Voici la relation d'une visite en 1930.
" L'intérieur de l'immense ruche nous invite. Le svelte et
blanc minaret s'élève dans l'azur, au dessus de la façade
d'angle du bâtiment, comme une tour de vigie à la proue d'une
antique nef. Nous nous élançons dans le hall et nous nous
jetons dans l'ascenseur qui nous
débarque quelques secondes plus tard à la deuxième
galerie d'où nous montons à la terrasse.
Autour de nous, trois ou quatre dômes font le dos rond. Les vastes
coupoles, qui contribuent à donner à l'édifice son
cachet de style mauresque, servent aussi à l'éclairage et
à l'aération des magasins. On remarque, auprès d'elles,
invisibles de la rue, les salles des ascenseurs.
Au delà de la balustrade, qui ceint ce vaste espace de plus de
4.000 mètres carrés, moutonne un océan de toits.

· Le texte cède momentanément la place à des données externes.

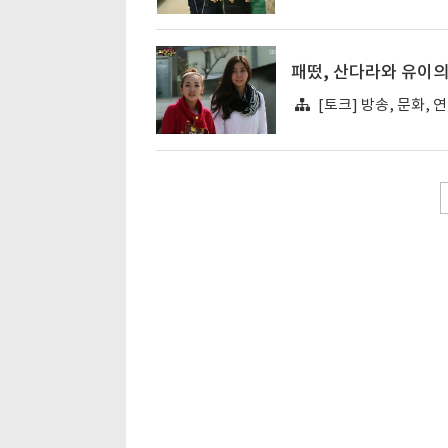
패떴, 산다라와 유이의
[토크] 방송, 문화, 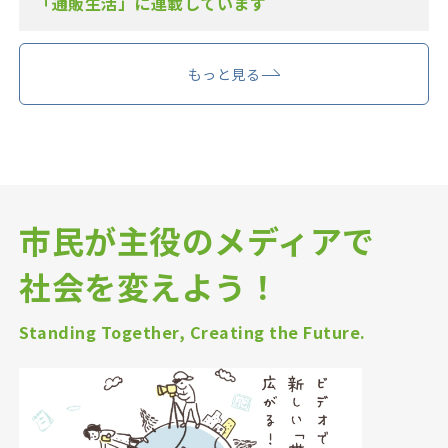
「通販生活」に連載しています
もっと見る
市民が主役のメディアで
社会を変えよう！
Standing Together, Creating the Future.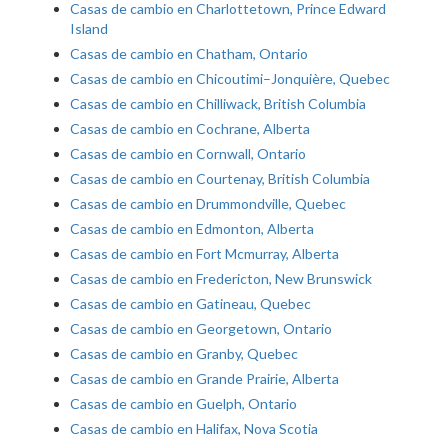
Casas de cambio en Charlottetown, Prince Edward
Island
Casas de cambio en Chatham, Ontario
Casas de cambio en Chicoutimi–Jonquière, Quebec
Casas de cambio en Chilliwack, British Columbia
Casas de cambio en Cochrane, Alberta
Casas de cambio en Cornwall, Ontario
Casas de cambio en Courtenay, British Columbia
Casas de cambio en Drummondville, Quebec
Casas de cambio en Edmonton, Alberta
Casas de cambio en Fort Mcmurray, Alberta
Casas de cambio en Fredericton, New Brunswick
Casas de cambio en Gatineau, Quebec
Casas de cambio en Georgetown, Ontario
Casas de cambio en Granby, Quebec
Casas de cambio en Grande Prairie, Alberta
Casas de cambio en Guelph, Ontario
Casas de cambio en Halifax, Nova Scotia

Nous voici dans l'escalier du minaret, dont la spirale nous élève
jusqu'au sommet de l'édifice, d'où nous découvrons
toute la ville avec
son réseau de rues. En redescendant nous nous arrêtons au
3ème étage pour en faire le tour. Il est occupé par
de nombreux et très importants ateliers de couture, de mode, de
coupe, de tapisserie, de menuiserie, des réserves, des débarras
et enfin, et surtout, par les bureaux de la comptabilité où
plus de quarante employées, comptables, dactylos, etc... assurent
le fonctionnement de ce service essentiel. Contigus à la comptabilité
se trouvent les bureaux d'achat.
Le deuxième étage, où nous descendons ensuite, ouvre
pour nous les portes du domaine du confort, de l'élégance
et du luxe. Ici c'est le rayon de l'ameublement, s'il est permis d'appeler
rayon une organisation com- merciale aussi complète, unique à
Alger. Le visiteur remarque dès l'abord, l'agencement des meubles,
leur exposition. C'est un art véritable et des plus délicats
que de disposer les différentes pièces qui composent le
mobilier d'une chambre à coucher, d'un salon, d'un studio, d'une
salle à manger, de choisir les tentures, les coussins jusqu'aux
bibelots qui devront, en s'harmonisant avec les meubles, réaliser
cette ambiance d'intimité confortable et élégante,
recherchée avant tout par ceux " qui se créent un intérieur
". Cet art, les Galeries de France le possèdent à son
plus haut degré. Aussi est-ce une véritable joie pour les
yeux de regarder ces " boxes luxueux dont chacun est une pièce,
meublée selon les dernières indications du confort et du
goût.
Le même étage loge les importants rayons des tapis, carpettes,
couvertures et tissus d'ameublement.
Enfin Mr. Corrizi, le distingué Directeur des Galeries de France,
y a ses bureaux, dont les fenêtres donnent sur la paisible Rue
Mogador.
Pour descendre au rez-de-chaussée, nous empruntons l'escalier monumental,
entièrement construit en bois, aux rampes magnifiquement ouvragées,
comme le sont du reste, toutes celles des Galeries de France dont les
innombrables boiseries, chef-d'oeuvre de menuiserie, sont peut-être
la plus belle parure. Nous ne pouvons citer, sans en omettre les trois
quarts, les articles mis en vente aux Galeries de France. Nous revoyons
pêle-mêle, chapeaux, parfums, bijouterie, mercerie, papeterie,
porcelaines, articles d'éclairage et de chauffage, bicyclettes,
etc..
Nous consacrerons pourtant une mention spéciale au comptoir des
bijoux qui constitue, à lui seul, un véritable magasin d'orfèvrerie
et qui jouit d'un assortiment considérable.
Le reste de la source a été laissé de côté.